The Justice Department raided the Memphis and Nashville offices of a guitar manufacturing company this week, seizing several pallets of wood, electronic files and guitars as part of a crackdown on illegally harvested hardwoods from protected forests, The Wall Street Journal reported.

But Henry Juszkiewicz, the chairman and chief executive of Gibson Guitar, defended his company’s manufacturing policies and accused the Justice Department of overreaching.

"The wood the government seized Wednesday is from a Forest Stewardship Council certified supplier," he said in a statement to the newspaper, suggesting the Feds are using the aggressive enforcement of overly broad laws to snare the company.

The Justice Department refused to speak to the newspaper.

This isn’t the first time that the company – which makes such iconic instruments as the Les Paul electric guitar, the J-160E acoustic-electric John Lennon played, and essential jazz-boxes such as Charlie Christian's ES-150 -- has been raided by agents with the Fish and Wildlife Service.

In 2009 the Feds seized several guitars and pallets of wood from a Gibson factory, and both sides have been wrangling over the goods in court.

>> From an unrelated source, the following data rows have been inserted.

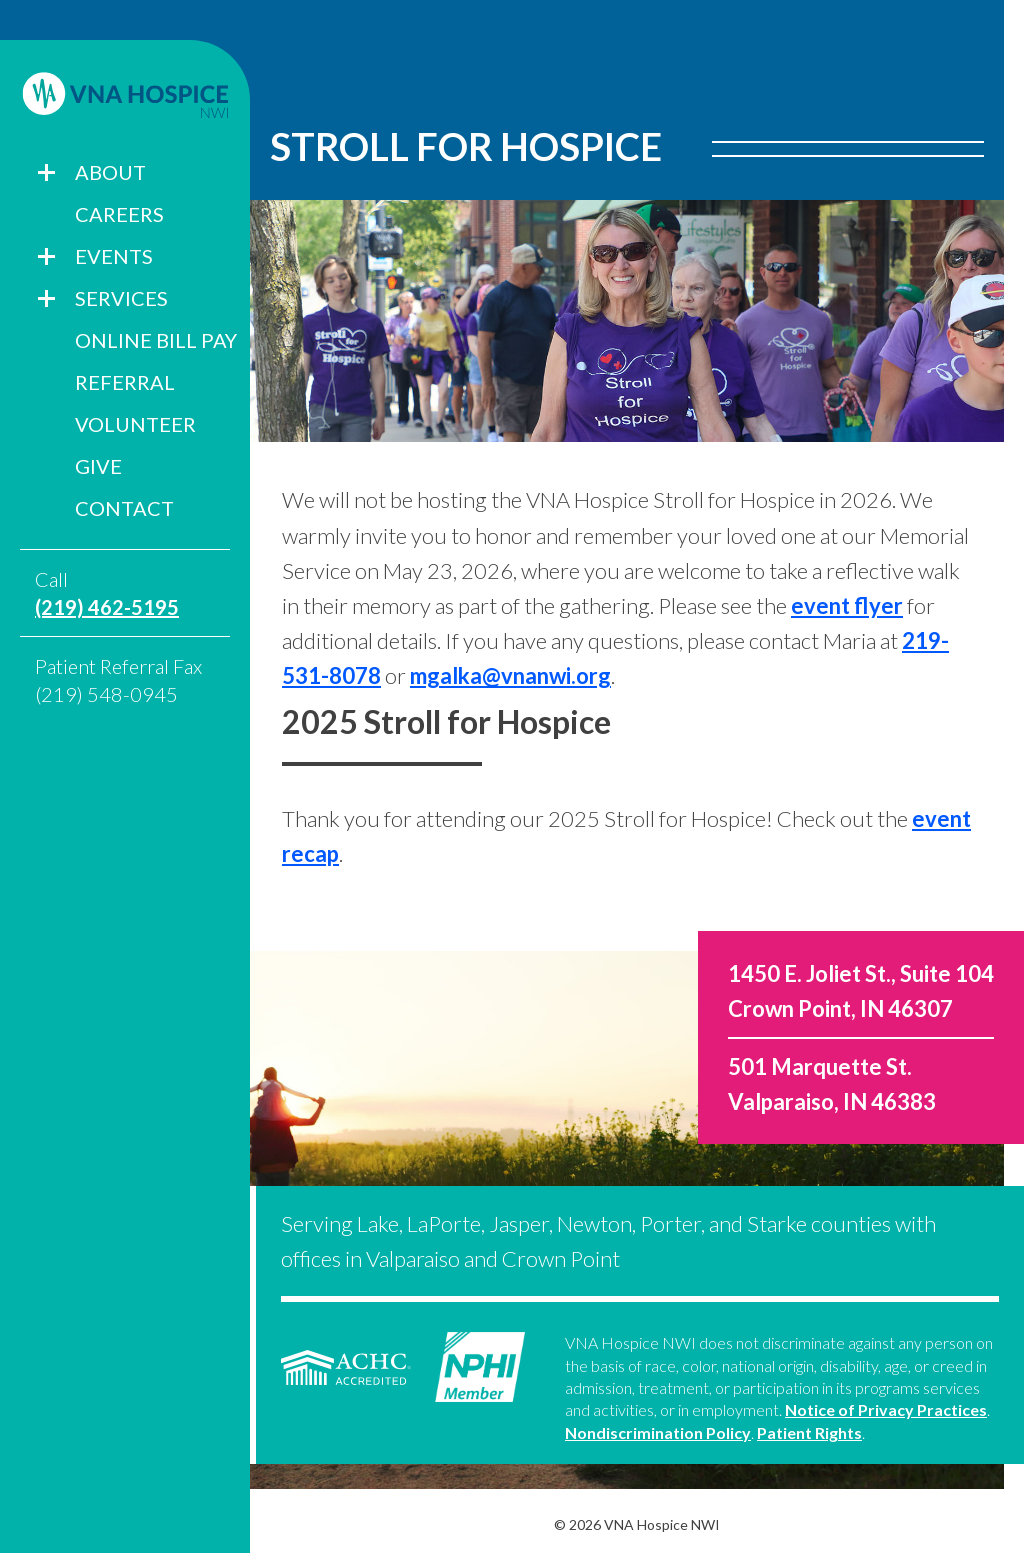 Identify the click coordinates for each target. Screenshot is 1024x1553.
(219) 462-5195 (107, 607)
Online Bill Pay (156, 340)
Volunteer (135, 424)
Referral (125, 382)
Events (114, 256)
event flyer (847, 605)
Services (121, 298)
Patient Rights (809, 1432)
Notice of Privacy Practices (886, 1409)
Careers (119, 214)
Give (98, 466)
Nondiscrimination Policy (658, 1432)
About (110, 172)
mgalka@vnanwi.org (510, 675)
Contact (124, 508) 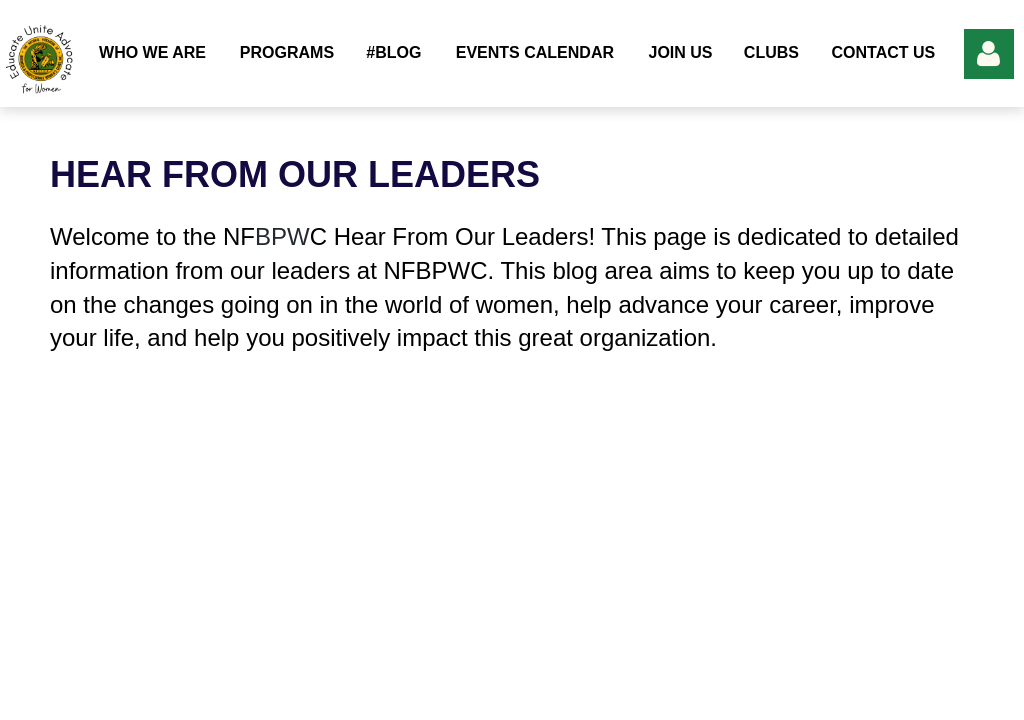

The first raid appeared to try to determine whether Gibson had been buying illegally harvested hardwoods from protected forests, such as the Madagascar ebony that makes for such lovely fretboard, the newspaper reported. But if Gibson did knowingly import illegally harvested ebony from Madagascar, that wouldn't be a negligible offense, the newspaper said.

Peter Lowry, ebony and rosewood expert at the Missouri Botanical Garden, calls the Madagascar wood trade the "equivalent of Africa's blood diamonds." But with the new raid, the government seems to be questioning whether some wood sourced from India met every regulatory detail, the newspaper said.